Variable importance accounts for the increase in out-of-bag cross-validated prediction error. It would be possible but not meaningful to account for the change of prediction error by one sample only. As one sample only can be correctly or wrongly predicted, such a term would be very unstable and crude.

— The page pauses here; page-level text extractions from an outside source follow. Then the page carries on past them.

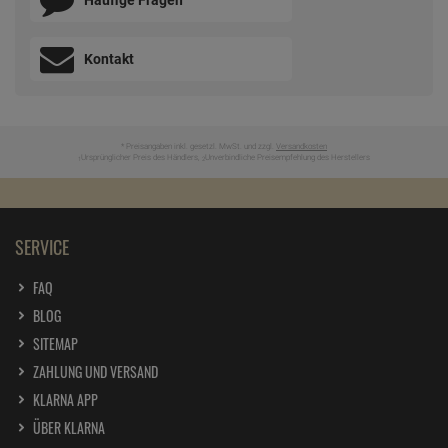
Kontakt
* Preisangaben inkl. gesetzl. MwSt. und zzgl.
Versandkosten
Ursprünglicher Preis des Händlers,
Unverbindliche Preisempfehlung des Herstellers
1
2
SERVICE
FAQ
BLOG
SITEMAP
ZAHLUNG UND VERSAND
KLARNA APP
ÜBER KLARNA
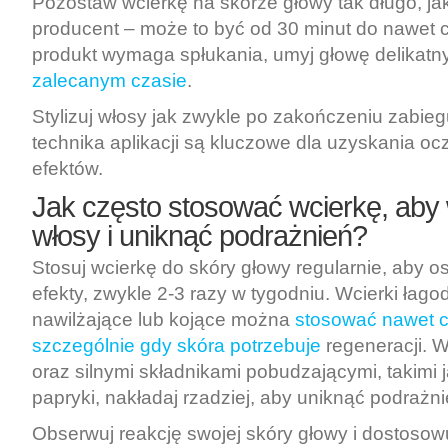
Pozostaw wcierkę na skórze głowy tak długo, ja
producent – może to być od 30 minut do nawet ca
produkt wymaga spłukania, umyj głowę delikat
zalecanym czasie
.
Stylizuj włosy jak zwykle po zakończeniu zabieg
technika aplikacji są kluczowe dla uzyskania o
efektów.
Jak często stosować wcierkę, ab
włosy i uniknąć podrażnień
?
Stosuj wcierkę do skóry głowy regularnie, aby o
efekty, zwykle 2-3 razy w tygodniu. Wcierki łago
nawilżające lub kojące można
stosować nawet c
szczególnie gdy skóra potrzebuje
regeneracji. W
oraz silnymi składnikami pobudzającymi, takimi j
papryki, nakładaj rzadziej, aby uniknąć podrażni
Obserwuj reakcję swojej skóry głowy i dostosowu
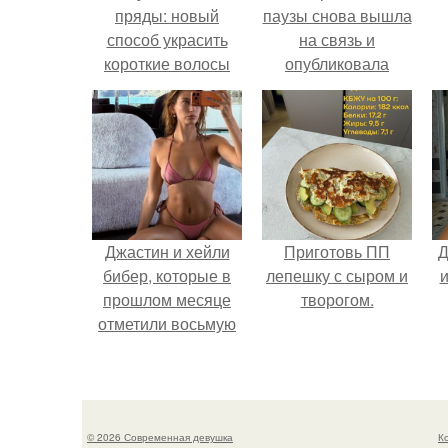
пряды: новый
паузы снова вышла
способ украсить
на связь и
короткие волосы
опубликовала
свежую серию
кадров из спальни.
Джастин и хейли
Приготовь ПП
Д
бибер, которые в
лепешку с сыром и
и
прошлом месяце
творогом.
отметили восьмую
годовщину
помолвки, показали
новые фото с
совместного
© 2026 Современная девушка
К
отдыха.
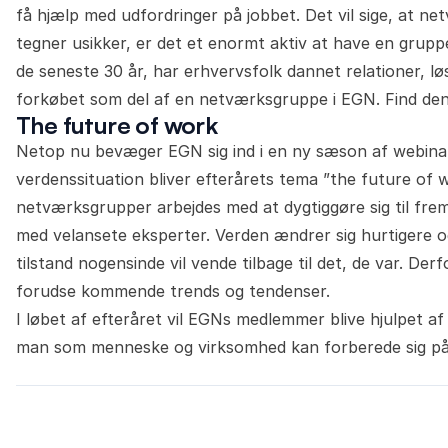
få hjælp med udfordringer på jobbet. Det vil sige, at net
tegner usikker, er det et enormt aktiv at have en grup
de seneste 30 år, har erhvervsfolk dannet relationer, l
forkøbet som del af en netværksgruppe i EGN. Find den 
The future of work
Netop nu bevæger EGN sig ind i en ny sæson af webinar
verdenssituation bliver efterårets tema ”the future of wo
netværksgrupper arbejdes med at dygtiggøre sig til fre
med velansete eksperter. Verden ændrer sig hurtigere og
tilstand nogensinde vil vende tilbage til det, de var. De
forudse kommende trends og tendenser.
I løbet af efteråret vil EGNs medlemmer blive hjulpet a
man som menneske og virksomhed kan forberede sig på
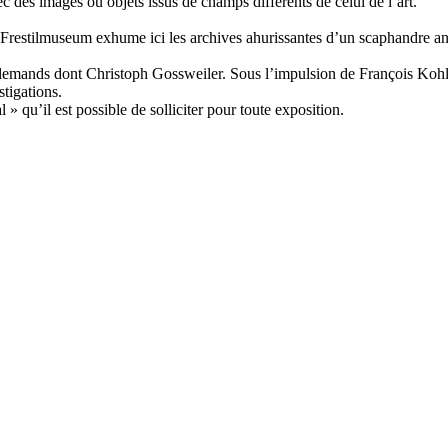
c des images ou objets issus de champs différents de celui de l’art.
e Frestilmuseum exhume ici les archives ahurissantes d’un scaphandre an
allemands dont Christoph Gossweiler. Sous l’impulsion de François Kohle
stigations.
 qu’il est possible de solliciter pour toute exposition.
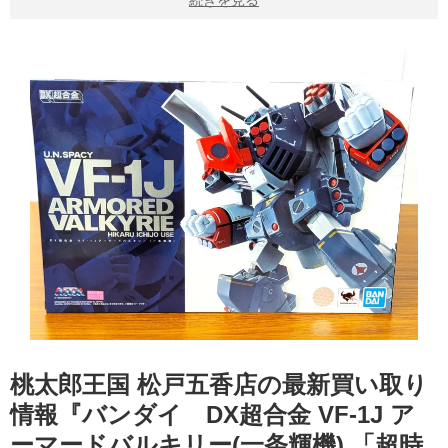
続きを見る
桃太郎王国 松戸五香店の最新買い取り
情報『バンダイ DX超合金 ​VF-1J ​ア
ーマードバルキリー(一条輝機) ​「超時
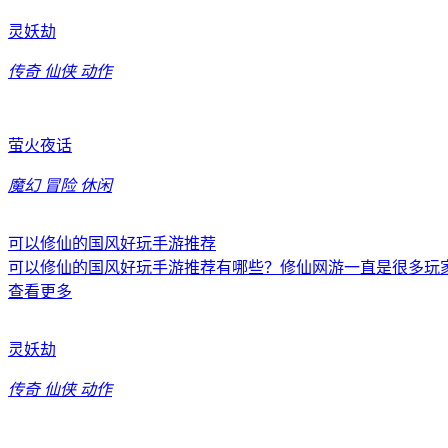
灵妖劫
传奇
仙侠
动作
萤火夜话
魔幻
冒险
休闲
可以修仙的国风好玩手游推荐
可以修仙的国风好玩手游推荐有哪些？修仙网游一直是很多玩
查看更多
灵妖劫
传奇
仙侠
动作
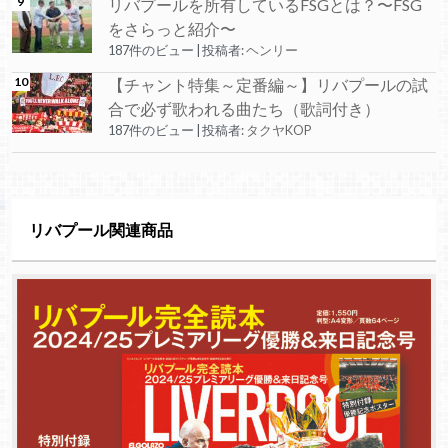
リバプールを所有しているFSGとは？〜FSG
をさらっと紹介〜
187件のビュー
|
投稿者:
ヘンリー
【チャント特集～定番編～】リバプールの試
合で必ず歌われる曲たち（歌詞付き）
187件のビュー
|
投稿者:
タクヤKOP
リバプール関連商品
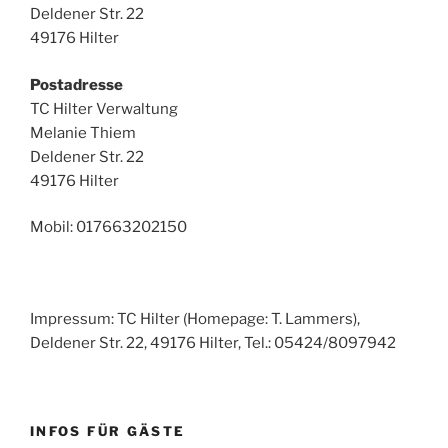
Deldener Str. 22
49176 Hilter
Postadresse
TC Hilter Verwaltung
Melanie Thiem
Deldener Str. 22
49176 Hilter
Mobil: 017663202150
Impressum: TC Hilter (Homepage: T. Lammers),
Deldener Str. 22, 49176 Hilter, Tel.: 05424/8097942
INFOS FÜR GÄSTE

You could check out 'local variable importance', 'partial dependence plots' or 'feature contributions'. Here's an example from my package forestFloor using feature contributions. Each plot shows the change of predicted class probability as function each variable. For the iris data set, there no strong variable interactions. Therefore, the model structure can be boiled down to a 2D visualization. The R-sqaured terms quantifies how much the model structure deviates from this main effect only interpretation/visualization.
library(forestFloor)
library(randomForest)
data(iris)
X = iris[,!names(iris) %in% "Species"]
Y = iris[,"Species"]
rf = randomForest(X,Y,
keep.forest=TRUE, #mandatory for classification
replace=FALSE, #if TRUE use trimTrees::cinbag, not randomForest
keep.inbag=TRUE, #mandatory always for forestFloor
sampsize =15 ) #optional:smaller trees smoother model structure
ff = forestFloor(rf.fit = rf, # mandatory
X = X, # mandatory
calc_np = "sad monkey", # this input takes no effect for classification
binary_reg = FALSE) # can change two class classification to regression
# Thus cannot be TRUE for IRIS (three class)
plot(ff,plot_GOF=TRUE,cex=.7,
colLists=list(c("#FF0000A5"),
c("#00FF0050"),
c("#0000FF35")))